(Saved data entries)
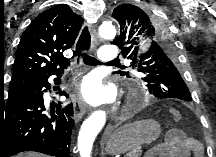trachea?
Returning a JSON list of instances; mask_svg holds the SVG:
<instances>
[{
	"label": "trachea",
	"mask_w": 216,
	"mask_h": 157,
	"mask_svg": "<svg viewBox=\"0 0 216 157\" xmlns=\"http://www.w3.org/2000/svg\"><path fill=\"white\" fill-rule=\"evenodd\" d=\"M85 43H90V33L87 29V27L83 30L82 35L80 37V48L82 49H86V47H84ZM83 61L85 64L87 65H97L100 64L101 62L98 61L97 59L87 55V54H83ZM109 63H113V62H109Z\"/></svg>",
	"instance_id": "3493384b"
}]
</instances>
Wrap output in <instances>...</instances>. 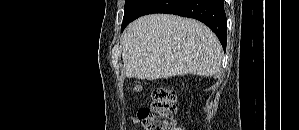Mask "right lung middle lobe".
Here are the masks:
<instances>
[{"label": "right lung middle lobe", "mask_w": 299, "mask_h": 130, "mask_svg": "<svg viewBox=\"0 0 299 130\" xmlns=\"http://www.w3.org/2000/svg\"><path fill=\"white\" fill-rule=\"evenodd\" d=\"M147 0H126L125 1V11L123 17V23L121 26V32L130 23L133 19L135 13L139 10V8L146 2Z\"/></svg>", "instance_id": "dd1d6c3e"}]
</instances>
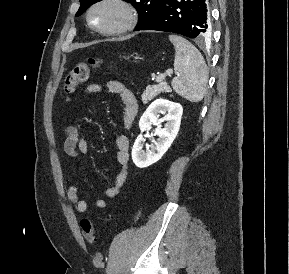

## TASK STATEMENT
Among the entries, find every line holding "path" and return it.

## ANSWER FOR THIS EXERCISE
	"mask_svg": "<svg viewBox=\"0 0 216 157\" xmlns=\"http://www.w3.org/2000/svg\"><path fill=\"white\" fill-rule=\"evenodd\" d=\"M85 43H90V33L87 29V27L83 30L82 35L80 37V48L82 49H86V47H84ZM83 61L85 64L87 65H97L100 64L101 62L98 61L97 59L87 55V54H83ZM109 63H113V62H109Z\"/></svg>",
[{"label": "right lung middle lobe", "mask_w": 299, "mask_h": 130, "mask_svg": "<svg viewBox=\"0 0 299 130\" xmlns=\"http://www.w3.org/2000/svg\"><path fill=\"white\" fill-rule=\"evenodd\" d=\"M147 0H126L125 1V11L123 17V23L121 26V32L130 23L133 19L135 13L139 10V8L146 2Z\"/></svg>", "instance_id": "dd1d6c3e"}]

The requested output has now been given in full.